Milano e Roma vanno a braccetto per quanto riguarda l’inquinamento, ma il problema non sono soltanto le polveri sottili. L’inchiesta.
L’inquinamento è il tema centrale di questi mesi, forse anche anni, in cui è tornato in auge il problema del cambiamento climatico. Il drastico aumento delle temperature, sommato all’inquinamento e allo smog, ha cambiato la situazione nell’atmosfera anticipando di secoli scenari piuttosto pericolosi per quanto riguarda la sopravvivenza collettiva.
Le stagioni stanno cambiando, così come le reazioni sul territorio. L’inverno passato è stato uno dei più caldi di sempre. La primavera sembra essere sballata, l’autunno non pervenuto e l’estate al centro di ulteriori critiche fra temperature troppo sopra alla media e incendi all’ordine del giorno. In particolare al sud dove foreste e aree verdi sembrano farla da padrone.
Milano e Roma, problema inquinamento
Un contesto che necessita di essere affrontato con consapevolezza e strumenti scientifici, ma anche una presa di coscienza collettiva. Ecco, quindi, il ritorno di argomenti e argomentazioni particolari: in primis la mobilità sostenibile, ricorrere al minimo dei combustibili fossili per spostarsi, poi c’è la questione del cibo, con gli allevamenti intensivi di bovini, e in ultima istanza il punto più importante in termini di impatto.
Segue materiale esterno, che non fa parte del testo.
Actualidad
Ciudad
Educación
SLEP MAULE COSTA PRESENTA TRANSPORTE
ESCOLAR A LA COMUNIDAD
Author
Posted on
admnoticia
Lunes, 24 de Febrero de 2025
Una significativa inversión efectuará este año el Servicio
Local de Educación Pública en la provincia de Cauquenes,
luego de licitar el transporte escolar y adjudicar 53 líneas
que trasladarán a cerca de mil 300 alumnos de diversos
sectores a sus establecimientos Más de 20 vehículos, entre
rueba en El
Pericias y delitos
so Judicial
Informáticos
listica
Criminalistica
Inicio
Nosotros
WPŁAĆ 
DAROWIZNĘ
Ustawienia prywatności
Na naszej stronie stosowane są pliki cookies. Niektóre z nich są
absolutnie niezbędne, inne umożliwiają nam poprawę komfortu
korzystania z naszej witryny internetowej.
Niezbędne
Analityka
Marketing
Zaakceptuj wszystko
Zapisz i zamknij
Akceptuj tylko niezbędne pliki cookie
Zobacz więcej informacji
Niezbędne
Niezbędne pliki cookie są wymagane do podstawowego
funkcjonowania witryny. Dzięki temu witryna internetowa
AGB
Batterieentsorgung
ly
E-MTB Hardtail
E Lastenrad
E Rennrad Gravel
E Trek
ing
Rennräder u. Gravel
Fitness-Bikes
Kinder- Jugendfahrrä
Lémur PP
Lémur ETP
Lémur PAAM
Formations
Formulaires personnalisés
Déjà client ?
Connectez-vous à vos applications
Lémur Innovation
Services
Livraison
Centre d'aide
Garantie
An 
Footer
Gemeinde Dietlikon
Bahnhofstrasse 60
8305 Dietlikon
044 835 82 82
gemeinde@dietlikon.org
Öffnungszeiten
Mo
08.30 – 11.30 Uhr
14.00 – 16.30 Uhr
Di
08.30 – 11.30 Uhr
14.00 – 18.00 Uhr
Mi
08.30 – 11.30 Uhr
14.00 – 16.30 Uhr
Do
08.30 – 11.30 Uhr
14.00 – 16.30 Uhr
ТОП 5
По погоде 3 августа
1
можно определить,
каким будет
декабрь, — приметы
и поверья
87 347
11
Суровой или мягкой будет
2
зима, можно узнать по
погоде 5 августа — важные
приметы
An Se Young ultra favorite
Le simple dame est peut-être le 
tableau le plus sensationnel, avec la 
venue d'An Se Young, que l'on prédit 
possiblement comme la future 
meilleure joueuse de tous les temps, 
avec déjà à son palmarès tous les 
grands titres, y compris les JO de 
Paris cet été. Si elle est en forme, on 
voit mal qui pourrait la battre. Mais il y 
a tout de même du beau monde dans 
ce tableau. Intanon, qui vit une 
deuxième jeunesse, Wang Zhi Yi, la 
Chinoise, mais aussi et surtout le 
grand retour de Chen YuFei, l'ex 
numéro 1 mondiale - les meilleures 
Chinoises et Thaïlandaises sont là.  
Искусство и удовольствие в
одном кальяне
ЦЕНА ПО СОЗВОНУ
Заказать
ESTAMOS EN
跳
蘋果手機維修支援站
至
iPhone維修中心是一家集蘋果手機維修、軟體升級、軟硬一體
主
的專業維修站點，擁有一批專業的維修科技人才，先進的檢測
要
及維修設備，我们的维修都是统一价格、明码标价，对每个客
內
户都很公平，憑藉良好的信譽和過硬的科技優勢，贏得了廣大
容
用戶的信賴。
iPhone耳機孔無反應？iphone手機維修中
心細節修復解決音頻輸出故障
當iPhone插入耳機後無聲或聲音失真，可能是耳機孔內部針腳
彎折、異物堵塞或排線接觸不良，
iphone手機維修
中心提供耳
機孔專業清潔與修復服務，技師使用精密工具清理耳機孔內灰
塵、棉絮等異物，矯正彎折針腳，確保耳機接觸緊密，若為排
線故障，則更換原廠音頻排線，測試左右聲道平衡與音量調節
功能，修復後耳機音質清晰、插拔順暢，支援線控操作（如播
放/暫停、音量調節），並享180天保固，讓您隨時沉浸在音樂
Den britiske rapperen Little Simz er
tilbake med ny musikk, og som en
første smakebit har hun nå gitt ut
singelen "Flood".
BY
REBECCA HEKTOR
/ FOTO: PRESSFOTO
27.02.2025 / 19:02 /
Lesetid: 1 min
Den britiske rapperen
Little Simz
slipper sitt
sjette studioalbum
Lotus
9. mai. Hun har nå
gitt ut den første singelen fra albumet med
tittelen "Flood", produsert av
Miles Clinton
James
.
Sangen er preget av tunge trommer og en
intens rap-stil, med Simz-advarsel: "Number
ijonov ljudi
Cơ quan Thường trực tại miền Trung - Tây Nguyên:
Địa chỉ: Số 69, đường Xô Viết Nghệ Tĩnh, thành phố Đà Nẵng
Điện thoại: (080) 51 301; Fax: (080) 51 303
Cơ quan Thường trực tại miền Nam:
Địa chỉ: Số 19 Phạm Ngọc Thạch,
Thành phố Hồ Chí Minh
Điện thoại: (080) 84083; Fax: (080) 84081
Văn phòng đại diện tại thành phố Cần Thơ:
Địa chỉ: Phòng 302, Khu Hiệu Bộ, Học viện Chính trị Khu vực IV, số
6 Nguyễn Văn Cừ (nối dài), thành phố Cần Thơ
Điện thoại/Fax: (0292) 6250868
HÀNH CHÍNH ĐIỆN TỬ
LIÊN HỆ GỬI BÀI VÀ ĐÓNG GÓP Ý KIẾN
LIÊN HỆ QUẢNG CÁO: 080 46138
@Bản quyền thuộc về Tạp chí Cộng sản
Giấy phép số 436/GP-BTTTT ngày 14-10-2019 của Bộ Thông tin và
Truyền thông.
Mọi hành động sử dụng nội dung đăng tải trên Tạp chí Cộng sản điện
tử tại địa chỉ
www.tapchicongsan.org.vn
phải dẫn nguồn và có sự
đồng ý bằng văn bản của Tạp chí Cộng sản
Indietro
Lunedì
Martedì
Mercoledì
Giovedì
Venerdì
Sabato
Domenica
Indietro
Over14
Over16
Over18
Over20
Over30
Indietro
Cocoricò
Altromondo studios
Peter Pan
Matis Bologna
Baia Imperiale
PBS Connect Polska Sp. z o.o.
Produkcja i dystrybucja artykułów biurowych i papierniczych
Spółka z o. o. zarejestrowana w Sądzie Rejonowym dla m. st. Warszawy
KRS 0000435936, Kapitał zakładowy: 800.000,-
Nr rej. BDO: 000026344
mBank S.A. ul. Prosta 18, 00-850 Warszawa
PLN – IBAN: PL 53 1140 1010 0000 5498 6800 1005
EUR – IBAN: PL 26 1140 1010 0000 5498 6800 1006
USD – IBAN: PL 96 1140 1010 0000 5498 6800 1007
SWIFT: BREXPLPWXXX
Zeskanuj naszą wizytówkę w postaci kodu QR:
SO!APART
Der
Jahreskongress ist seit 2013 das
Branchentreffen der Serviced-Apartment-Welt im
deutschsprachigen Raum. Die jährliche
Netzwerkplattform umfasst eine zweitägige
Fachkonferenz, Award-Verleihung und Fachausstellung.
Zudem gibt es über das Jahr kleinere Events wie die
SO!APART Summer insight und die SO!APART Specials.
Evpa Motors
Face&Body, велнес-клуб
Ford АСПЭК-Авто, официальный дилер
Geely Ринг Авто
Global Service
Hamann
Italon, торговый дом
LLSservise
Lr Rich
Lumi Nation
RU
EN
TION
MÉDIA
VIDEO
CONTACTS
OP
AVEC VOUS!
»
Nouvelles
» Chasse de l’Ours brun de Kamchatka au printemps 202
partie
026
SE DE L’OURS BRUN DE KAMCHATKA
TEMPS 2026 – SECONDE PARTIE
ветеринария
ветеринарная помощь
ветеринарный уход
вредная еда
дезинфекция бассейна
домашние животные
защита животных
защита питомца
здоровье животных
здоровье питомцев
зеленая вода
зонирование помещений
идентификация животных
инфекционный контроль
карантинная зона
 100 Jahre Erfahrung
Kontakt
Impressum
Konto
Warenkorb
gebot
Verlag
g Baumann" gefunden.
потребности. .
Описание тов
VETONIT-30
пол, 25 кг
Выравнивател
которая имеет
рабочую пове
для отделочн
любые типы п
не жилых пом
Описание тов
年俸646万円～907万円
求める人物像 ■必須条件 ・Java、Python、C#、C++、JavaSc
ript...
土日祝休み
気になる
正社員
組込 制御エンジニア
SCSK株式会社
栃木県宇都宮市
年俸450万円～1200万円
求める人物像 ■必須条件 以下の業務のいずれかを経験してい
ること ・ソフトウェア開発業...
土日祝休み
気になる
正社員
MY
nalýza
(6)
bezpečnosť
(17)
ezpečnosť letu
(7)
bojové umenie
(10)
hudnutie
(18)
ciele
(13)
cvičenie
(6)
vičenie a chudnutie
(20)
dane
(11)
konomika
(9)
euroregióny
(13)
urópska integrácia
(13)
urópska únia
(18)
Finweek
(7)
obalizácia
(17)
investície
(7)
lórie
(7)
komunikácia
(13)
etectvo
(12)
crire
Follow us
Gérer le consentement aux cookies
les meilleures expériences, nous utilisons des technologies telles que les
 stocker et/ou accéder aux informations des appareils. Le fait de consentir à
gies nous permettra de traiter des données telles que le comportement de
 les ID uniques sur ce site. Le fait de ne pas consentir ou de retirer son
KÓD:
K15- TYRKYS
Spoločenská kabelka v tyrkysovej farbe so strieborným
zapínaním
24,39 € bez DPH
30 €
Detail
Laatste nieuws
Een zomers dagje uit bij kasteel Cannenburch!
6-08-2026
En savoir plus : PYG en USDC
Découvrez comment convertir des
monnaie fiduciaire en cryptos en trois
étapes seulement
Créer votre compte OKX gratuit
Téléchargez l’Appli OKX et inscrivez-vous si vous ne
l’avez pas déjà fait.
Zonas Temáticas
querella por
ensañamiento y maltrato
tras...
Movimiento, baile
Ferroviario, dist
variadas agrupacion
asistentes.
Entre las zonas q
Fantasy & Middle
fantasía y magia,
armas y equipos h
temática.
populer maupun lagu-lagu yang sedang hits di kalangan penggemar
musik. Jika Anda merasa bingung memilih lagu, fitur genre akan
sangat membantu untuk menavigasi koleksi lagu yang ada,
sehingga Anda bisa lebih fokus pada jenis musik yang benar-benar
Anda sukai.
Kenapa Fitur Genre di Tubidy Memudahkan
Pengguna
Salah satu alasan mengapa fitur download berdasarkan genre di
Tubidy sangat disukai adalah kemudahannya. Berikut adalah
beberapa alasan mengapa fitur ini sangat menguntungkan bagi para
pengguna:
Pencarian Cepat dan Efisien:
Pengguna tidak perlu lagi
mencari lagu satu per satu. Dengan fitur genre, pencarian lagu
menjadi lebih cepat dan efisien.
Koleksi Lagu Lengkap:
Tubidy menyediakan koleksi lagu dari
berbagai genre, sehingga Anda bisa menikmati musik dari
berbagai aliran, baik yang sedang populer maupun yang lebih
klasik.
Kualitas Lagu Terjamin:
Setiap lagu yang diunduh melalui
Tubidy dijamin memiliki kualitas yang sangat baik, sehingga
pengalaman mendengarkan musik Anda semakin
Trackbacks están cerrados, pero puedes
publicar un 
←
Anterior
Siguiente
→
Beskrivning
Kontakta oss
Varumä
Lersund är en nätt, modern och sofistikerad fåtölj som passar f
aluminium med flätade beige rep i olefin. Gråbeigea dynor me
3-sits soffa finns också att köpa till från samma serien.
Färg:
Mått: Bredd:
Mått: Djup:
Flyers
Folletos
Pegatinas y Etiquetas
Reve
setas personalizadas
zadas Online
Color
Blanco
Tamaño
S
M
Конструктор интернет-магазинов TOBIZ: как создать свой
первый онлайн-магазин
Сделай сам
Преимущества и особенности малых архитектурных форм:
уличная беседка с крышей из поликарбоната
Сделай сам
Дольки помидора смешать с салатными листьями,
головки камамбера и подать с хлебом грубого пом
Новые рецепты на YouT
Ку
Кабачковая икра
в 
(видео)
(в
Il PM10 che misura il quantitativo di smog e sostanze inquinanti nell’aria. Milano, qualche settimana fa, è risultata la terza città più inquinata al mondo. Roma subito dietro per quanto concerne le ripercussioni nello Stivale. Contrariamente a quanto si pensa, però, non sono queste le città più inquinate e nocive in termini atmosferici in Italia.
L’inchiesta di Greenpeace
Il primato – per quanto riguarda la diretta conseguenza nella quotidianità – se lo aggiudica Cremona. La città, secondo Greenpeace e una recente inchiesta portata avanti, è quella in cui l’atmosfera riserva una condizione limite. La causa è anche la quantità industriale di allevamenti intensivi bovini presenti sul territorio: rilasciano tutti liquami e sostanze nocive che pregiudicano la condizione atmosferica a causa dello smaltimento. In altre parole: sono duri da “digerire”.
L’atmosfera non li sopporta e vengono tradotti in accumulo seriale di CO2 e anidride carbonica. Consapevolezza è la prima parola per cercare di arginare tutto questo, azione e presenza sono le altre da cui occorre ripartire. Non senza l’ultima che, però, dà un senso a tutto: volontà.
Cremona docet
Senza questa l’Italia – e più ampiamente il pianeta – resta a un bivio tra preoccupazioni e possibilità. Forse non ci sarà nemmeno il tempo di scegliere, ma è ancora impossibile sapere quando quest’ultimatum diventerà concreto. Al momento sono tutte avvisaglie da non sottovalutare. Cremona è un campanello d’allarme: saperlo ascoltare è un punto di partenza, a patto che i timori diventino stimolo per risolvere i sospesi e guardare al futuro. In maniera incerta, ma non rassegnata.